▶ BRIEF
Each line of the entries below that includes "Pages" belongs in your answer.

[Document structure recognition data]
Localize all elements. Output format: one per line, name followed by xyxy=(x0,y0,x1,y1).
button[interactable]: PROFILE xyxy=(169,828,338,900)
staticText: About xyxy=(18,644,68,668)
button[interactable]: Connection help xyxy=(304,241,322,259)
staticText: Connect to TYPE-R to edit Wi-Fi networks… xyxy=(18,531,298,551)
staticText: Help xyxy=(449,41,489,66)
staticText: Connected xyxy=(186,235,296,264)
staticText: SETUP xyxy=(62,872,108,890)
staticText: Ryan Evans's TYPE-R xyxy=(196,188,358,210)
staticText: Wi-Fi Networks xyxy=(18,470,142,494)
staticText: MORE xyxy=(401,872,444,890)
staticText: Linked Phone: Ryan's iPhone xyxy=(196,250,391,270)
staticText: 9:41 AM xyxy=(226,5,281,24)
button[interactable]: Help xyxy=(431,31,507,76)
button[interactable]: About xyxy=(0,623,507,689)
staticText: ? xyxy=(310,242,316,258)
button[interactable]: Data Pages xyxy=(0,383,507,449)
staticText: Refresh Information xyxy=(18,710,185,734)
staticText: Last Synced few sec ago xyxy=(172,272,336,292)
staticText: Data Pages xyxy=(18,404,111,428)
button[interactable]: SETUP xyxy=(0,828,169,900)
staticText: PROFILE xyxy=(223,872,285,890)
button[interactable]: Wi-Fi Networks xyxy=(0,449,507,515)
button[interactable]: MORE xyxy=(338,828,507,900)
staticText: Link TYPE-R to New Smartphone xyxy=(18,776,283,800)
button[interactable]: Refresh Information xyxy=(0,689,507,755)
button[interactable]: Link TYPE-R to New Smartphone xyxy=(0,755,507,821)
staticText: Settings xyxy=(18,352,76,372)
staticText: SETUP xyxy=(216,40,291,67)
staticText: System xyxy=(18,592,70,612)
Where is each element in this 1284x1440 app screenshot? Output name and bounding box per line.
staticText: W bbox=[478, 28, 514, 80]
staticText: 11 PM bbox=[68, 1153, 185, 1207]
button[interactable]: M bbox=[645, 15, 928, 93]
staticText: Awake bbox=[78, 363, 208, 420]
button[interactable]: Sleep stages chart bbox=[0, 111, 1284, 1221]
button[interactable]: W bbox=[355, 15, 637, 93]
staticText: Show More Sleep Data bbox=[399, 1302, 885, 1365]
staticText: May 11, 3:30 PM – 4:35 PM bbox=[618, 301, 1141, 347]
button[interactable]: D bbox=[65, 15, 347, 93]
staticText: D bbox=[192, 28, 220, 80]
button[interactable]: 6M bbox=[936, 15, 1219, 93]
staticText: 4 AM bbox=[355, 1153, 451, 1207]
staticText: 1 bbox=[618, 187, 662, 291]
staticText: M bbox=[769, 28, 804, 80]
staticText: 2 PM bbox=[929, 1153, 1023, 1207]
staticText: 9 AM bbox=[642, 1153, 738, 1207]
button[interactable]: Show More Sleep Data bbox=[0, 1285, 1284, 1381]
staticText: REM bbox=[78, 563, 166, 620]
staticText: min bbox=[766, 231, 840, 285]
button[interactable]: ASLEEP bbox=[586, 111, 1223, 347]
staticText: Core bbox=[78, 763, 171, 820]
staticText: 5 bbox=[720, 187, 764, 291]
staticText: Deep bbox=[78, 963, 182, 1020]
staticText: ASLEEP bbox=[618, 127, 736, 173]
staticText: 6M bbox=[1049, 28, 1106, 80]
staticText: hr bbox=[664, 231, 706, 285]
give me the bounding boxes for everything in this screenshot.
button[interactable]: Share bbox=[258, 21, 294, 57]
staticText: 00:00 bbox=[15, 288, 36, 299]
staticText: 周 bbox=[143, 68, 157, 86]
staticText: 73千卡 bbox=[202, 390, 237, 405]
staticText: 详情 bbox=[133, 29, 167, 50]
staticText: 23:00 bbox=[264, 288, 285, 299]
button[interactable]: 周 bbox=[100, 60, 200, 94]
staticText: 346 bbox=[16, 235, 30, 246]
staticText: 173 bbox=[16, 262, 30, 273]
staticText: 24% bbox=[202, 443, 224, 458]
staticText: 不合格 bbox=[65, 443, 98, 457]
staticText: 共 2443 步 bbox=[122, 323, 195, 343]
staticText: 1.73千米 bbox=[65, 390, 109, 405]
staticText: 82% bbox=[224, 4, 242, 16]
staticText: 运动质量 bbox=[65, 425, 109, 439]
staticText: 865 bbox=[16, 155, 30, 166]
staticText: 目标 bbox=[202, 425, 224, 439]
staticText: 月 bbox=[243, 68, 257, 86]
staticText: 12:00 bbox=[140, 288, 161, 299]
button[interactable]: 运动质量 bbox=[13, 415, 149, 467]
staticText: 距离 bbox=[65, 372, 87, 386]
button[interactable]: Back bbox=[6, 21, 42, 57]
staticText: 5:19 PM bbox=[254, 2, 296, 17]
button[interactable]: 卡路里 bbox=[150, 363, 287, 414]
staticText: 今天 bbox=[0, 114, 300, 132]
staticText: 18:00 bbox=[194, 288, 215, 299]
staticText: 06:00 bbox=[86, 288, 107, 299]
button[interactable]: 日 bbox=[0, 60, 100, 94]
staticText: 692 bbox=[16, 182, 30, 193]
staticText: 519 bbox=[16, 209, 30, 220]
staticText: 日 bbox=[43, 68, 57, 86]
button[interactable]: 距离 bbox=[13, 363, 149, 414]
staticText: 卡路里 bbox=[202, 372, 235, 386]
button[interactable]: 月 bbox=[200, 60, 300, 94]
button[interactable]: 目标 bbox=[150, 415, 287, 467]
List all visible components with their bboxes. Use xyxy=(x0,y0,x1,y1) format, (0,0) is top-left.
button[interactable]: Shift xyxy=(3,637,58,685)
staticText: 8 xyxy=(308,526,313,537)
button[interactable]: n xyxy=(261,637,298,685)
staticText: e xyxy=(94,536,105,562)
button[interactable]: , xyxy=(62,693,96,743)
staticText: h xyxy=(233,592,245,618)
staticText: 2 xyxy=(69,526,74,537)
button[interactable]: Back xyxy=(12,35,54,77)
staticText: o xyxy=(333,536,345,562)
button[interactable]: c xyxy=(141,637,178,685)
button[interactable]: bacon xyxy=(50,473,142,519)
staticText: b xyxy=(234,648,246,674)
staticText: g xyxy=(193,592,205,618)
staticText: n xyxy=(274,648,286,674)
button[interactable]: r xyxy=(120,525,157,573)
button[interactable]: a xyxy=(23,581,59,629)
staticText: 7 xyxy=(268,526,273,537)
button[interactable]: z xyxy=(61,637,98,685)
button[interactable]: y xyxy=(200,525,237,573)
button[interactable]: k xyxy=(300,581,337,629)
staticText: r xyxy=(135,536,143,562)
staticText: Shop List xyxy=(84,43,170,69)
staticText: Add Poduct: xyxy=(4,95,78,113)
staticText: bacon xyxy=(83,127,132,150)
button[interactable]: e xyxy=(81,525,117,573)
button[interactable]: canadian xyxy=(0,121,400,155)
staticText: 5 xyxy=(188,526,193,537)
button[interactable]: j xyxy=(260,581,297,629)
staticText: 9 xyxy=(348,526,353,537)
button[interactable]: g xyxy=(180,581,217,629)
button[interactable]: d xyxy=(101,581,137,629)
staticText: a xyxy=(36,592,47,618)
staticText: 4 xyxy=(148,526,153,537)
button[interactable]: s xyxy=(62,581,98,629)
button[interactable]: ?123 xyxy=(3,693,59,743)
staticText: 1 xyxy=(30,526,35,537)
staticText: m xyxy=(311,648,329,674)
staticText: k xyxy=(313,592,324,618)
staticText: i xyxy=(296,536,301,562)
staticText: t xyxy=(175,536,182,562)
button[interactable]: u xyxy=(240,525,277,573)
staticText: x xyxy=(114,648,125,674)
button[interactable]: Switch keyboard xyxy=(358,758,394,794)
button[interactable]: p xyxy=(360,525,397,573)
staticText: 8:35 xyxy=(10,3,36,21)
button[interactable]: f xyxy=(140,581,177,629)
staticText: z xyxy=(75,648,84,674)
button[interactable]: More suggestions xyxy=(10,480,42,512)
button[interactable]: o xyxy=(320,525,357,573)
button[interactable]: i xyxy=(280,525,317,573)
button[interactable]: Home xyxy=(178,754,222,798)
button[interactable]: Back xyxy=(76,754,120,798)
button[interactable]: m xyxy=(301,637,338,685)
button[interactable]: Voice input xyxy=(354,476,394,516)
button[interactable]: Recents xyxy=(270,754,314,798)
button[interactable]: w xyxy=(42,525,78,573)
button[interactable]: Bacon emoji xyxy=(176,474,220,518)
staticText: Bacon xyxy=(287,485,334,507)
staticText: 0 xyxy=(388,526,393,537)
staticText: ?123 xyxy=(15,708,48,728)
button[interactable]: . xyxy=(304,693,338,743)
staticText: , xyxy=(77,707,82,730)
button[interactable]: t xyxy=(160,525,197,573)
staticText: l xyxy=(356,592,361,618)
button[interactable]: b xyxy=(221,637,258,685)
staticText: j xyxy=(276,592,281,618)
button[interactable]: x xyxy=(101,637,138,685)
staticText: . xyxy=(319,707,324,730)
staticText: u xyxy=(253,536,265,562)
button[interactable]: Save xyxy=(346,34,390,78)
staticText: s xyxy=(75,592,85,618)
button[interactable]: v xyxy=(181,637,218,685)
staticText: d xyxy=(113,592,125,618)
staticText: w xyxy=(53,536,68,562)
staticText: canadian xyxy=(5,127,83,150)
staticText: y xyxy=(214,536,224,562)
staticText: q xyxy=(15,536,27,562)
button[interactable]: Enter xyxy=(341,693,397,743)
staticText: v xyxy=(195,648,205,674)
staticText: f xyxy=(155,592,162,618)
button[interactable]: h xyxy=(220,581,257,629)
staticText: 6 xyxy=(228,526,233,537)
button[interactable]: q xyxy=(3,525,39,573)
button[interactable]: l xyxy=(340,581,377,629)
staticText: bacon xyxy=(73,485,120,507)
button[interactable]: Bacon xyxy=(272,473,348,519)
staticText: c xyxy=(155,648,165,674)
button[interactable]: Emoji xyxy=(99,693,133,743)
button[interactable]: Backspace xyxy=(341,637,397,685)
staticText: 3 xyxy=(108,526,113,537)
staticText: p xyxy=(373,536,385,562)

▶ WRITTEN RESPONSE
button[interactable]: Data Pages xyxy=(0,383,507,449)
staticText: Data Pages xyxy=(18,404,111,428)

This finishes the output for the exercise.